Zoological letters

Ancestral mesodermal reorganization and evolution of the vertebrate head.

PMID 26605074


The vertebrate head is characterized by unsegmented head mesoderm the evolutionary origin of which remains enigmatic. The head mesoderm is derived from the rostral part of the dorsal mesoderm, which is regionalized anteroposteriorly during gastrulation. The basal chordate amphioxus resembles vertebrates due to the presence of somites, but it lacks unsegmented head mesoderm. Gastrulation in amphioxus occurs by simple invagination with little mesodermal involution, whereas in vertebrates gastrulation is organized by massive cell movements, such as involution, convergence and extension, and cell migration.
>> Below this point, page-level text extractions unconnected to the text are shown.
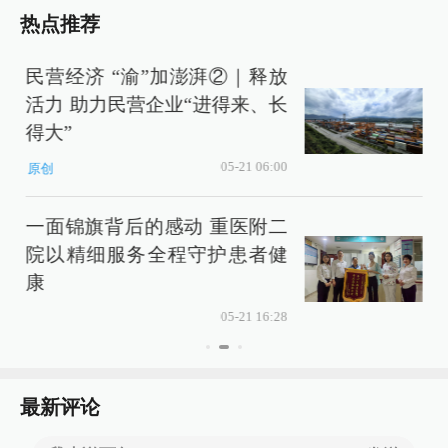
热点推荐
民营经济 “渝”加澎湃②｜释放
活力 助力民营企业“进得来、长
得大”
05-21 06:00
原创
一面锦旗背后的感动 重医附二
院以精细服务全程守护患者健
康
05-21 16:28
最新评论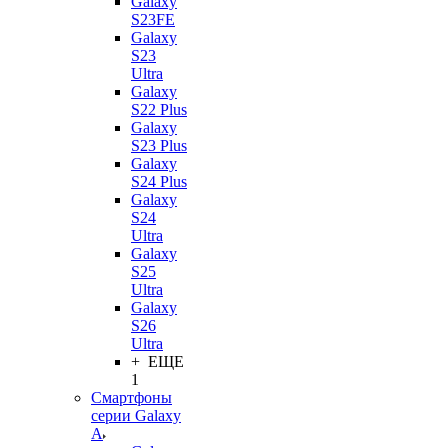
Galaxy
S23FE
Galaxy
S23
Ultra
Galaxy
S22 Plus
Galaxy
S23 Plus
Galaxy
S24 Plus
Galaxy
S24
Ultra
Galaxy
S25
Ultra
Galaxy
S26
Ultra
+ ЕЩЕ
1
Смартфоны
серии Galaxy
A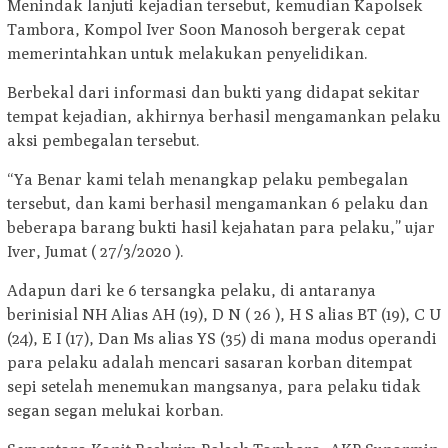
Menindak lanjuti kejadian tersebut, kemudian Kapolsek
Tambora, Kompol Iver Soon Manosoh bergerak cepat
memerintahkan untuk melakukan penyelidikan.
Berbekal dari informasi dan bukti yang didapat sekitar
tempat kejadian, akhirnya berhasil mengamankan pelaku
aksi pembegalan tersebut.
“Ya Benar kami telah menangkap pelaku pembegalan
tersebut, dan kami berhasil mengamankan 6 pelaku dan
beberapa barang bukti hasil kejahatan para pelaku,” ujar
Iver, Jumat ( 27/3/2020 ).
Adapun dari ke 6 tersangka pelaku, di antaranya
berinisial NH Alias AH (19), D N ( 26 ), H S alias BT (19), C U
(24), E I (17), Dan Ms alias YS (35) di mana modus operandi
para pelaku adalah mencari sasaran korban ditempat
sepi setelah menemukan mangsanya, para pelaku tidak
segan segan melukai korban.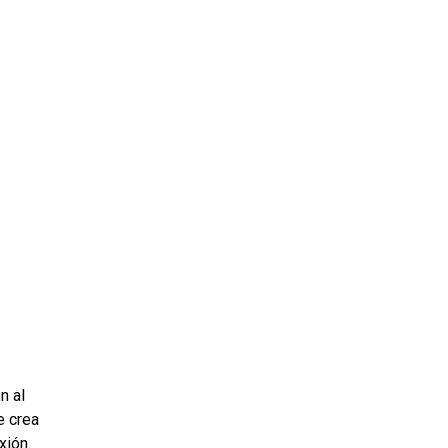
ms 2026
Press Releases
ms 2025
ms 2024
ms 2023
ms 2022
ms 2021
ms 2020
ution
n al
e crea
xión.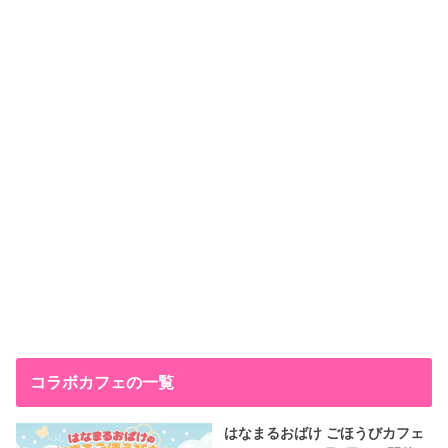
コラボカフェの一覧
はなまるおばけ ごほうびカフェ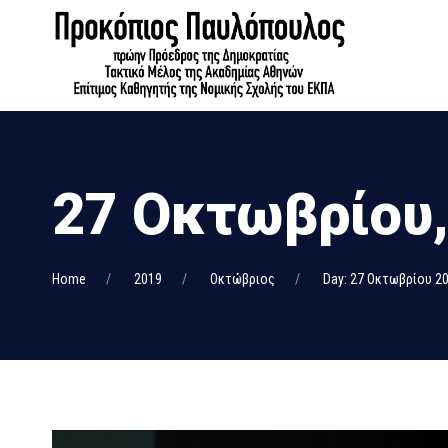
27 Οκτωβρίου,
Home
2019
Οκτώβριος
Day: 27 Οκτωβρίου 2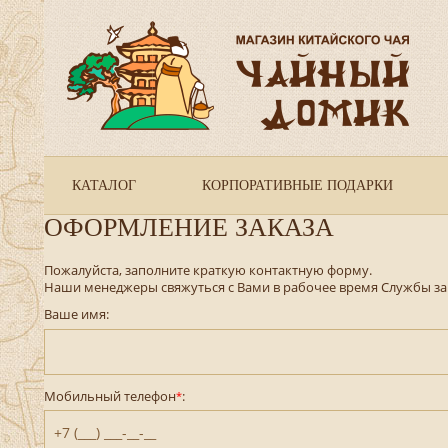
КАТАЛОГ
КОРПОРАТИВНЫЕ ПОДАРКИ
ОФОРМЛЕНИЕ ЗАКАЗА
Пожалуйста, заполните краткую контактную форму.
Наши менеджеры свяжуться с Вами в рабочее время Службы за
Ваше имя:
Мобильный телефон
:
*
+7 (___) ___-__-__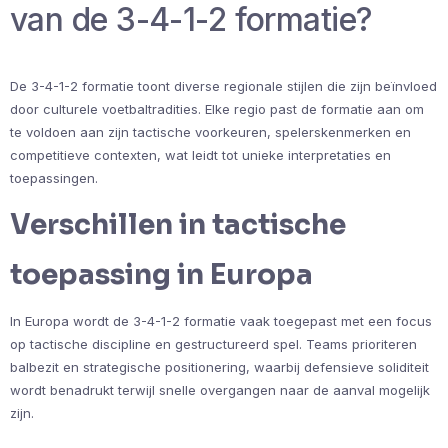
van de 3-4-1-2 formatie?
De 3-4-1-2 formatie toont diverse regionale stijlen die zijn beïnvloed
door culturele voetbaltradities. Elke regio past de formatie aan om
te voldoen aan zijn tactische voorkeuren, spelerskenmerken en
competitieve contexten, wat leidt tot unieke interpretaties en
toepassingen.
Verschillen in tactische
toepassing in Europa
In Europa wordt de 3-4-1-2 formatie vaak toegepast met een focus
op tactische discipline en gestructureerd spel. Teams prioriteren
balbezit en strategische positionering, waarbij defensieve soliditeit
wordt benadrukt terwijl snelle overgangen naar de aanval mogelijk
zijn.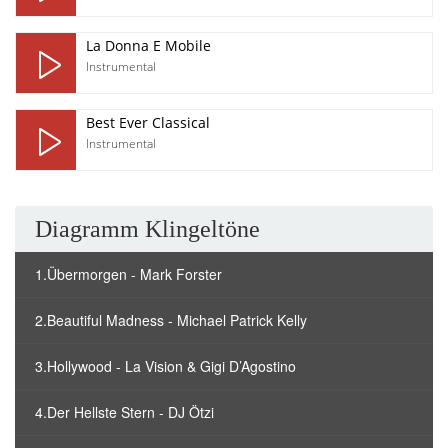
La Donna E Mobile
Instrumental
Best Ever Classical
Instrumental
Diagramm Klingeltöne
1.Übermorgen - Mark Forster
2.Beautiful Madness - Michael Patrick Kelly
3.Hollywood - La Vision & Gigi D’Agostino
4.Der Hellste Stern - DJ Ötzi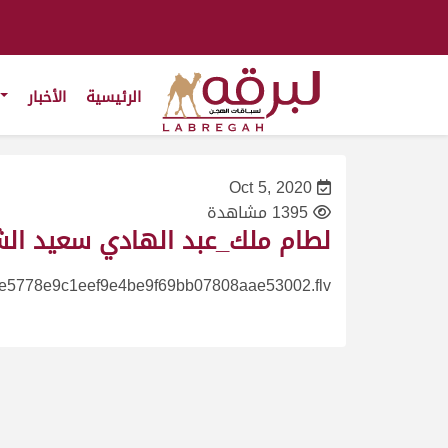
الرئيسية
الأخبار
Oct 5, 2020
1395 مشاهدة
لطام ملك_عبد الهادي سعيد الشهواني_مهرج
e5778e9c1eef9e4be9f69bb07808aae53002.flv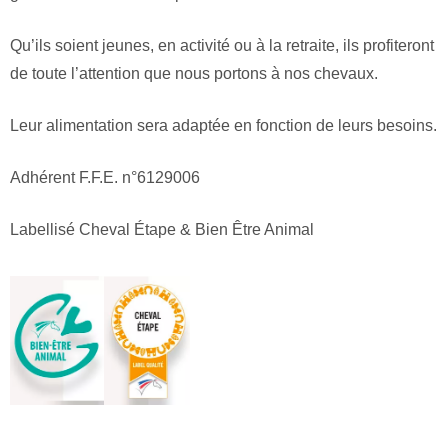
Qu’ils soient jeunes, en activité ou à la retraite, ils profiteront
de toute l’attention que nous portons à nos chevaux.
Leur alimentation sera adaptée en fonction de leurs besoins.
Adhérent F.F.E. n°6129006
Labellisé Cheval Étape & Bien Être Animal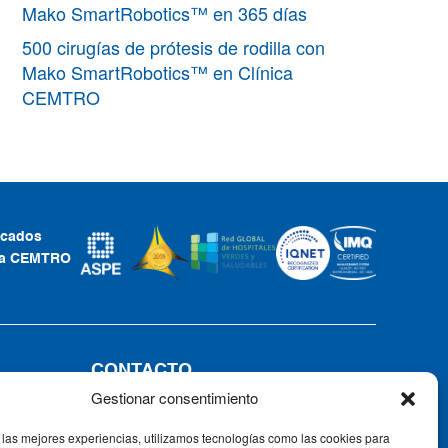
Mako SmartRobotics™ en 365 días
500 cirugías de prótesis de rodilla con
Mako SmartRobotics™ en Clínica
CEMTRO
ficados
ca CEMTRO
CONTACTO
Gestionar consentimiento
Tel: +34 91 735 57 57 | Fax: 91 735
57 58
 las mejores experiencias, utilizamos tecnologías como las cookies para
Av. Ventisquero de la Condesa, 42,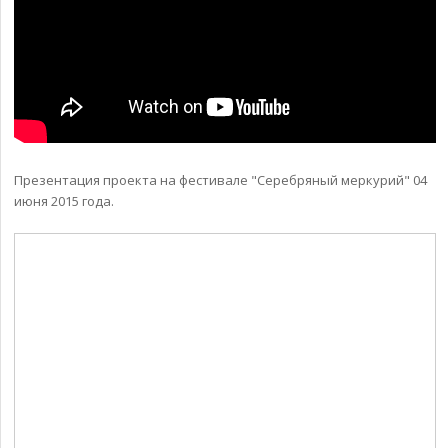
Презентация проекта на фестивале "Серебряный меркурий" 04
июня 2015 года.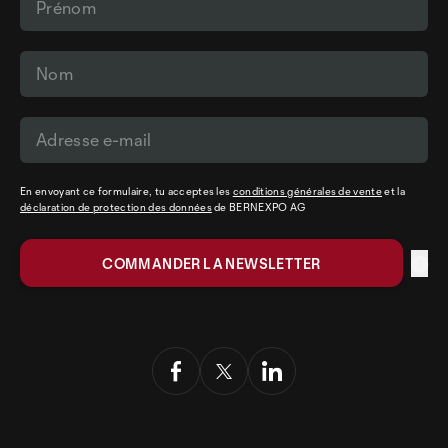
En envoyant ce formulaire, tu acceptes les
conditions générales de vente
et la
déclaration de protection des données
de BERNEXPO AG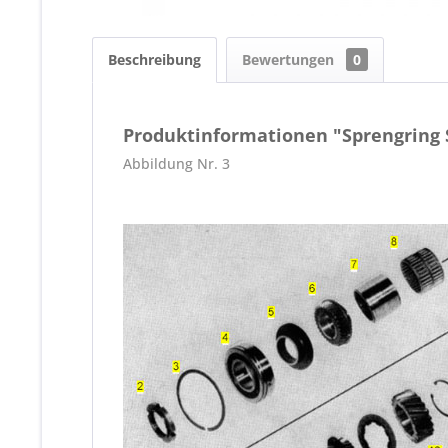
Beschreibung
Bewertungen
0
Produktinformationen "Sprengring 
Abbildung Nr. 3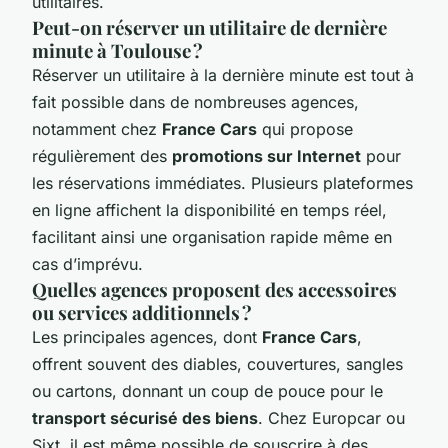
utilitaires.
Peut-on réserver un utilitaire de dernière
minute à Toulouse ?
Réserver un utilitaire à la dernière minute est tout à
fait possible dans de nombreuses agences,
notamment chez
France Cars
qui propose
régulièrement des
promotions sur Internet
pour
les réservations immédiates. Plusieurs plateformes
en ligne affichent la disponibilité en temps réel,
facilitant ainsi une organisation rapide même en
cas d’imprévu.
Quelles agences proposent des accessoires
ou services additionnels ?
Les principales agences, dont
France Cars
,
offrent souvent des diables, couvertures, sangles
ou cartons, donnant un coup de pouce pour le
transport sécurisé des biens
. Chez Europcar ou
Sixt, il est même possible de souscrire à des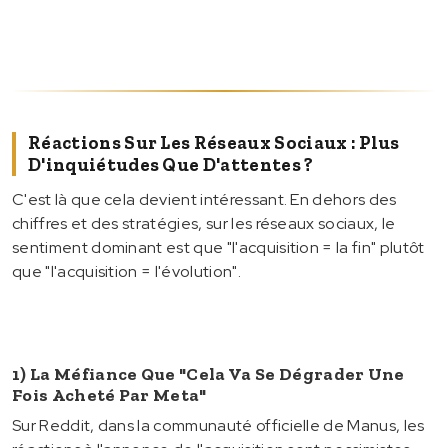
Réactions Sur Les Réseaux Sociaux : Plus
D'inquiétudes Que D'attentes ?
C'est là que cela devient intéressant. En dehors des
chiffres et des stratégies, sur les réseaux sociaux, le
sentiment dominant est que "l'acquisition = la fin" plutôt
que "l'acquisition = l'évolution".
1) La Méfiance Que "cela Va Se Dégrader Une
Fois Acheté Par Meta"
Sur Reddit, dans la communauté officielle de Manus, les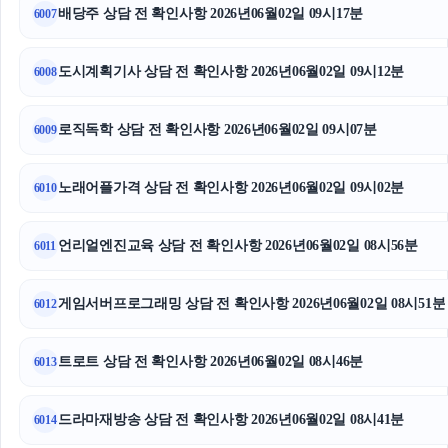
배당주 상담 전 확인사항 2026년06월02일 09시17분
6007
도시계획기사 상담 전 확인사항 2026년06월02일 09시12분
6008
로직독학 상담 전 확인사항 2026년06월02일 09시07분
6009
노래어플가격 상담 전 확인사항 2026년06월02일 09시02분
6010
언리얼엔진교육 상담 전 확인사항 2026년06월02일 08시56분
6011
게임서버프로그래밍 상담 전 확인사항 2026년06월02일 08시51분
6012
트로트 상담 전 확인사항 2026년06월02일 08시46분
6013
드라마재방송 상담 전 확인사항 2026년06월02일 08시41분
6014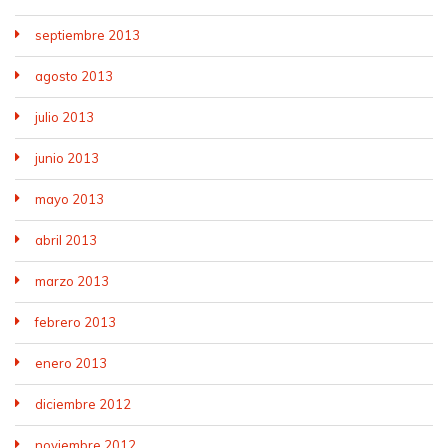
septiembre 2013
agosto 2013
julio 2013
junio 2013
mayo 2013
abril 2013
marzo 2013
febrero 2013
enero 2013
diciembre 2012
noviembre 2012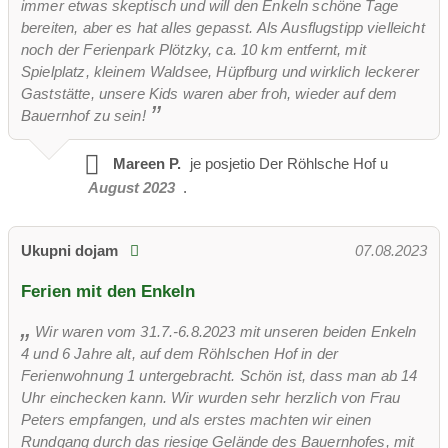
immer etwas skeptisch und will den Enkeln schöne Tage
bereiten, aber es hat alles gepasst. Als Ausflugstipp vielleicht
noch der Ferienpark Plötzky, ca. 10 km entfernt, mit
Spielplatz, kleinem Waldsee, Hüpfburg und wirklich leckerer
Gaststätte, unsere Kids waren aber froh, wieder auf dem
Bauernhof zu sein!
Mareen P.
je posjetio
Der Röhlsche Hof u
August 2023
.
Ukupni dojam
07.08.2023
Ferien mit den Enkeln
Wir waren vom 31.7.-6.8.2023 mit unseren beiden Enkeln
4 und 6 Jahre alt, auf dem Röhlschen Hof in der
Ferienwohnung 1 untergebracht. Schön ist, dass man ab 14
Uhr einchecken kann. Wir wurden sehr herzlich von Frau
Peters empfangen, und als erstes machten wir einen
Rundgang durch das riesige Gelände des Bauernhofes, mit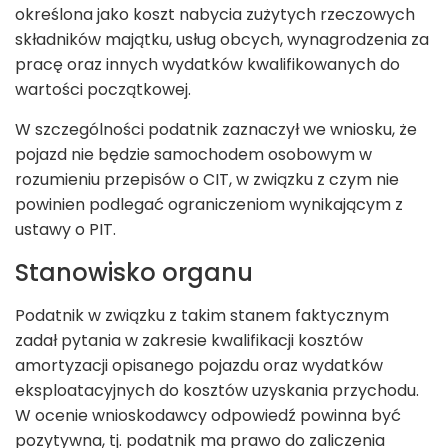
określona jako koszt nabycia zużytych rzeczowych
składników majątku, usług obcych, wynagrodzenia za
pracę oraz innych wydatków kwalifikowanych do
wartości początkowej.
W szczególności podatnik zaznaczył we wniosku, że
pojazd nie będzie samochodem osobowym w
rozumieniu przepisów o CIT, w związku z czym nie
powinien podlegać ograniczeniom wynikającym z
ustawy o PIT.
Stanowisko organu
Podatnik w związku z takim stanem faktycznym
zadał pytania w zakresie kwalifikacji kosztów
amortyzacji opisanego pojazdu oraz wydatków
eksploatacyjnych do kosztów uzyskania przychodu.
W ocenie wnioskodawcy odpowiedź powinna być
pozytywna, tj. podatnik ma prawo do zaliczenia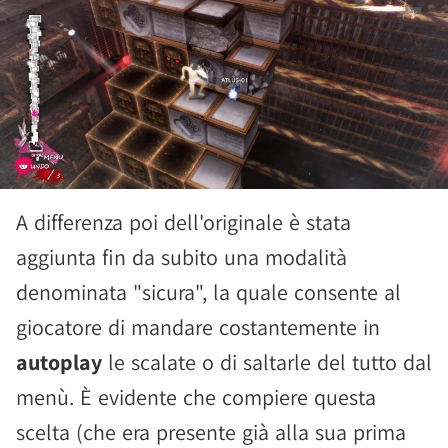
A differenza poi dell'originale è stata
aggiunta fin da subito una modalità
denominata "sicura", la quale consente al
giocatore di mandare costantemente in
autoplay
le scalate o di saltarle del tutto dal
menù. È evidente che compiere questa
scelta (che era presente già alla sua prima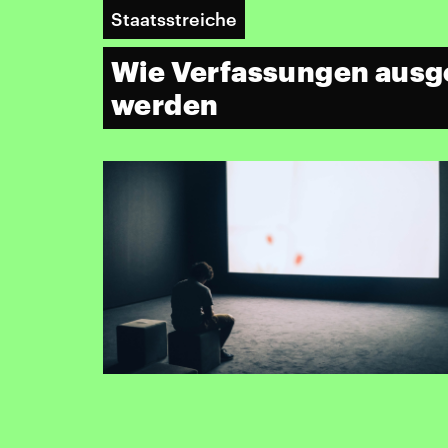
Staatsstreiche
Wie Verfassungen ausg
werden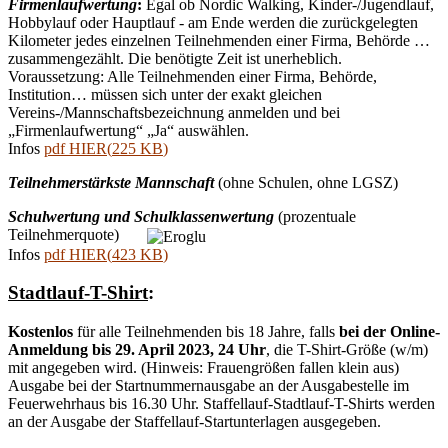
Firmenlaufwertung
:
Egal ob Nordic Walking, Kinder-/Jugendlauf,
Hobbylauf oder Hauptlauf - am Ende werden die zurückgelegten
Kilometer jedes einzelnen Teilnehmenden einer Firma, Behörde …
zusammengezählt. Die benötigte Zeit ist unerheblich.
Voraussetzung: Alle Teilnehmenden einer Firma, Behörde,
Institution… müssen sich unter der exakt gleichen
Vereins-/Mannschaftsbezeichnung anmelden und bei
„Firmenlaufwertung“ „Ja“ auswählen.
Infos
pdf
HIER
(
225 KB
)
Teilnehmerstärkste Mannschaft
(ohne Schulen, ohne LGSZ)
Schulwertung und Schulklassenwertung
(prozentuale
Teilnehmerquote)
Infos
pdf
HIER
(
423 KB
)
Stadtlauf-T-Shirt
:
Kostenlos
für alle Teilnehmenden bis 18 Jahre, falls
bei der Online-
Anmeldung bis 29. April 2023, 24 Uhr
, die T-Shirt-Größe (w/m)
mit angegeben wird. (Hinweis: Frauengrößen fallen klein aus)
Ausgabe bei der Startnummernausgabe an der Ausgabestelle im
Feuerwehrhaus bis 16.30 Uhr. Staffellauf-Stadtlauf-T-Shirts werden
an der Ausgabe der Staffellauf-Startunterlagen ausgegeben.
To identify key developmental events in the evolution of the vertebrate head mesoderm, we compared anterior/posterior (A/P) patterning mechanisms of the dorsal mesoderm in amphioxus and vertebrates. The dorsal mesodermal genes gsc, bra, and delta are expressed in similar patterns in early embryos of both animals, but later in development, these expression domains become anteroposteriorly segregated only in vertebrates. Suppression of mesodermal involution in vertebrate embryos by inhibition of convergence and extension recapitulates amphioxus-like dorsal mesoderm formation. Reorganization of ancient mesoderm was likely involved in the evolution of the vertebrate head.